BBC falls short in flagging up online news coverage

BBC News television and radio editors seem to have a perennial blind spot when it comes to the web.  A review of the BBC’s  coverage of the Arab Spring in 2011 by the BBC Trust found that broadcast outlets would rarely reference the BBC News website.

The study (PDF) found that “the BBC news website provides a significant amount of background material, yet no cross reference was made to BBC online in over 97% of BBC news items.”

The failing is significant given that the report by former UN director of communications and Middle East expert Edward Mortimer questions whether the BBC adequately explained the background and context to the uprisings.

“For these more sophisticated analyses, with ifs and buts and subordinate clauses, one probably needs to look to radio – and to the website,” wrote Mortimer.

“And the website almost invariably provides greater depth of background information, with a wealth of question-and-answer features, analysis from correspondents and other aggregated material – special reports which are either country specific or more general, information graphics, maps, and slide shows of “how we got here”.”

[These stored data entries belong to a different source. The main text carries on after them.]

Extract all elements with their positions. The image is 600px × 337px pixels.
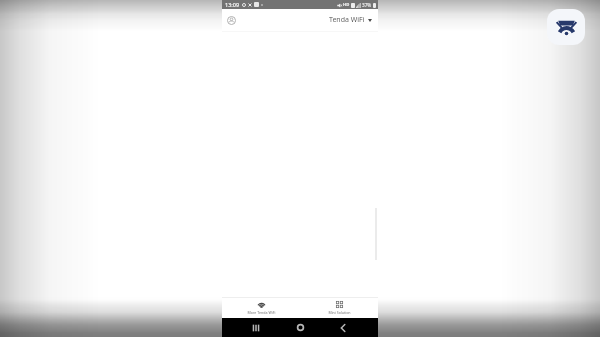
staticText: HD bbox=[343, 2, 350, 8]
button[interactable]: Mini Solution bbox=[300, 298, 378, 318]
staticText: 13:09 bbox=[225, 1, 240, 8]
button[interactable]: Recent apps bbox=[246, 318, 266, 337]
button[interactable]: Channel logo bbox=[547, 9, 585, 45]
button[interactable]: Tenda WiFi bbox=[329, 15, 372, 25]
staticText: Tenda WiFi bbox=[329, 15, 365, 25]
staticText: 37% bbox=[362, 2, 372, 8]
button[interactable]: More Tenda WiFi bbox=[222, 298, 300, 318]
button[interactable]: Back bbox=[333, 318, 353, 337]
button[interactable]: Account bbox=[225, 14, 238, 27]
staticText: More Tenda WiFi bbox=[247, 310, 276, 315]
staticText: Mini Solution bbox=[328, 310, 351, 315]
button[interactable]: Home bbox=[290, 318, 310, 337]
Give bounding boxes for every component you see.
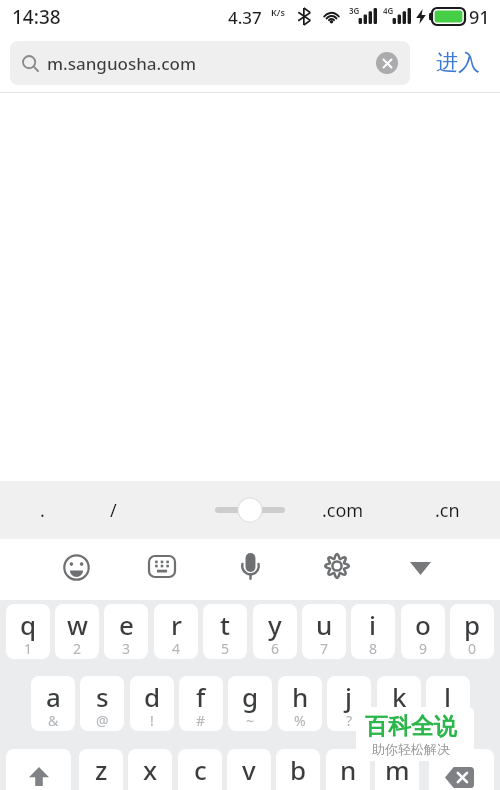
button[interactable]: r	[154, 604, 198, 659]
staticText: ~	[246, 711, 255, 730]
button[interactable]: a	[31, 676, 75, 731]
staticText: b	[290, 752, 307, 787]
staticText: l	[444, 679, 452, 714]
button[interactable]: c	[178, 749, 222, 790]
staticText: !	[150, 711, 154, 730]
staticText: 2	[73, 639, 82, 658]
staticText: /	[110, 498, 117, 523]
staticText: u	[316, 607, 333, 642]
staticText: .com	[322, 498, 364, 523]
button[interactable]	[376, 52, 398, 74]
staticText: 4	[172, 639, 181, 658]
button[interactable]: j	[327, 676, 371, 731]
staticText: &	[48, 711, 59, 730]
button[interactable]	[202, 481, 298, 539]
button[interactable]: h	[278, 676, 322, 731]
staticText: 3G	[349, 5, 360, 16]
staticText: K/s	[271, 6, 285, 18]
button[interactable]: .com	[308, 481, 378, 539]
staticText: m.sanguosha.com	[47, 52, 197, 75]
staticText: s	[96, 679, 109, 714]
staticText: 4G	[383, 5, 394, 16]
button[interactable]	[54, 545, 98, 589]
staticText: 7	[320, 639, 329, 658]
staticText: 4.37	[228, 6, 262, 29]
staticText: 91	[469, 5, 490, 30]
button[interactable]: p	[450, 604, 494, 659]
staticText: 0	[468, 639, 477, 658]
button[interactable]: e	[104, 604, 148, 659]
button[interactable]: o	[401, 604, 445, 659]
button[interactable]	[140, 544, 184, 588]
button[interactable]: z	[79, 749, 123, 790]
staticText: d	[144, 679, 161, 714]
staticText: 1	[24, 639, 33, 658]
button[interactable]	[429, 749, 494, 790]
staticText: 6	[271, 639, 280, 658]
staticText: m	[385, 752, 410, 787]
staticText: g	[242, 679, 259, 714]
staticText: r	[171, 607, 182, 642]
staticText: ?	[346, 711, 353, 730]
button[interactable]: w	[55, 604, 99, 659]
button[interactable]: m.sanguosha.com	[10, 41, 410, 85]
staticText: t	[220, 607, 230, 642]
button[interactable]: t	[203, 604, 247, 659]
button[interactable]: u	[302, 604, 346, 659]
button[interactable]: x	[128, 749, 172, 790]
staticText: 14:38	[12, 4, 61, 30]
staticText: i	[369, 607, 377, 642]
staticText: 8	[369, 639, 378, 658]
staticText: )	[446, 711, 451, 730]
button[interactable]	[6, 749, 71, 790]
button[interactable]: m	[375, 749, 419, 790]
staticText: e	[119, 607, 134, 642]
button[interactable]	[315, 544, 359, 588]
staticText: o	[415, 607, 431, 642]
button[interactable]: f	[179, 676, 223, 731]
button[interactable]: l	[426, 676, 470, 731]
button[interactable]: .	[14, 481, 70, 539]
button[interactable]	[228, 544, 272, 588]
staticText: (	[397, 711, 402, 730]
staticText: y	[268, 607, 282, 642]
button[interactable]: g	[228, 676, 272, 731]
button[interactable]: d	[130, 676, 174, 731]
button[interactable]: i	[351, 604, 395, 659]
staticText: n	[340, 752, 357, 787]
staticText: 9	[419, 639, 428, 658]
button[interactable]	[398, 546, 442, 590]
staticText: h	[292, 679, 309, 714]
staticText: v	[242, 752, 256, 787]
staticText: j	[345, 679, 353, 714]
staticText: f	[196, 679, 206, 714]
staticText: #	[196, 711, 206, 730]
staticText: w	[67, 607, 88, 642]
staticText: a	[46, 679, 61, 714]
staticText: .	[40, 498, 45, 523]
button[interactable]: k	[377, 676, 421, 731]
staticText: 百科全说	[365, 712, 457, 741]
button[interactable]: n	[326, 749, 370, 790]
staticText: 3	[122, 639, 131, 658]
button[interactable]: /	[85, 481, 141, 539]
staticText: x	[143, 752, 158, 787]
button[interactable]: q	[6, 604, 50, 659]
staticText: 进入	[436, 49, 480, 77]
staticText: q	[20, 607, 37, 642]
staticText: z	[95, 752, 108, 787]
staticText: k	[392, 679, 407, 714]
staticText: .cn	[435, 498, 460, 523]
staticText: p	[464, 607, 481, 642]
button[interactable]: v	[227, 749, 271, 790]
staticText: c	[194, 752, 207, 787]
staticText: @	[96, 711, 109, 730]
button[interactable]: b	[276, 749, 320, 790]
button[interactable]: .cn	[417, 481, 477, 539]
staticText: %	[294, 711, 306, 730]
button[interactable]: 进入	[430, 43, 486, 83]
staticText: 5	[221, 639, 230, 658]
staticText: 助你轻松解决	[372, 741, 450, 757]
button[interactable]: y	[253, 604, 297, 659]
button[interactable]: s	[80, 676, 124, 731]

Yet the study found that BBC TV and radio rarely mentioned the wealth of online resources.

Television news referenced the BBC News website in just 35 out of 985 items related to the Arab Spring.

Radio news comes out worse, with only nine out of 916 Arab Spring items including references to the website. The report does add that “it is of course harder to provide such links on radio, where there is no visual option.”

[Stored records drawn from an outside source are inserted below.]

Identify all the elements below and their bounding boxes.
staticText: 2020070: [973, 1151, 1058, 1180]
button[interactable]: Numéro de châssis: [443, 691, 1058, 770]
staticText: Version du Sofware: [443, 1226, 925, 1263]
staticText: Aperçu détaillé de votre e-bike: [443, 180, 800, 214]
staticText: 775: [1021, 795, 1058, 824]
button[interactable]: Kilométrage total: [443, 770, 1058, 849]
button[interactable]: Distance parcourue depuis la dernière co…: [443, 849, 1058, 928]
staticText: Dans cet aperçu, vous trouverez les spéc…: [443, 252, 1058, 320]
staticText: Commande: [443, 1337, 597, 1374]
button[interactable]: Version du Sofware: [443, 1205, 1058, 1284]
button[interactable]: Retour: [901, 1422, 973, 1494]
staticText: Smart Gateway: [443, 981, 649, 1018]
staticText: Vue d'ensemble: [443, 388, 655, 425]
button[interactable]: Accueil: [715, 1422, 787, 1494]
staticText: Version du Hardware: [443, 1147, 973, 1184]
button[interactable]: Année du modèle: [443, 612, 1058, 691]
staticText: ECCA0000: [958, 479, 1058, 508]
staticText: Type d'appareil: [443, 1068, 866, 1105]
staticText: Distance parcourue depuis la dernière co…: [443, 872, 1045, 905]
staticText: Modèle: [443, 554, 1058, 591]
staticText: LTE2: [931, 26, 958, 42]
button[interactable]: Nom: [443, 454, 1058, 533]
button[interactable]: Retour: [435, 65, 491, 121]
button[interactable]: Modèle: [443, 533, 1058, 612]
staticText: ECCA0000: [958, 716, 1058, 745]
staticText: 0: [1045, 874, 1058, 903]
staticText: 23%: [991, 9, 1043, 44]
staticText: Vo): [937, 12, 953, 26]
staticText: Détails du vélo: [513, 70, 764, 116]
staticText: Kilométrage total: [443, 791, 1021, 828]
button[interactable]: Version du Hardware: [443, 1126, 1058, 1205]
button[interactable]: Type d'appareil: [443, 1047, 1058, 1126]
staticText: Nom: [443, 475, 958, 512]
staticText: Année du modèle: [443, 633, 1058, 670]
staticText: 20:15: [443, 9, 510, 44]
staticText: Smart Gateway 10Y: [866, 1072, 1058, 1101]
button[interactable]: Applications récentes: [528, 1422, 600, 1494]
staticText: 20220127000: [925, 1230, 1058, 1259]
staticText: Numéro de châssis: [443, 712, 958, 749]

Stephen Mitchell, Deputy Director and Head of Multimedia Programmes, BBC News, acknowledged that “viewers and listeners are often made aware of web content, but often they are not. This is one thing that really annoys me.”

“The website is not “new media”. It’s the third leg on the stool. Yet I have to remind people from time to time.”

Perhaps I am biased as a former daily news editor at the BBC News website, but it is shocking that broadcast journalists should need to be reminded that the BBC has an international renowned and award-winning digital news operation.

In my nine years at the BBC News website, from its launch in 1997 to 2006, it was consistently an uphill struggle to convince colleagues in radio and television to flag in-depth material on the site that would help audiences understand complex issues.

I can understand the challenge of convincing radio and TV shows to mention the website in its early days.  But the BBC’s digital news services are now 15 years old and integrated into the organisation.

Culture is a hard thing to change. Journalists who have spent their careers in a world of broadcast need to lose the blinkers that blind them to the web.

Their audiences do not just rely on the morning breakfast show on radio or the evening TV news but mix and match media sources throughout the day. Journalists at the BBC and beyond must do the same.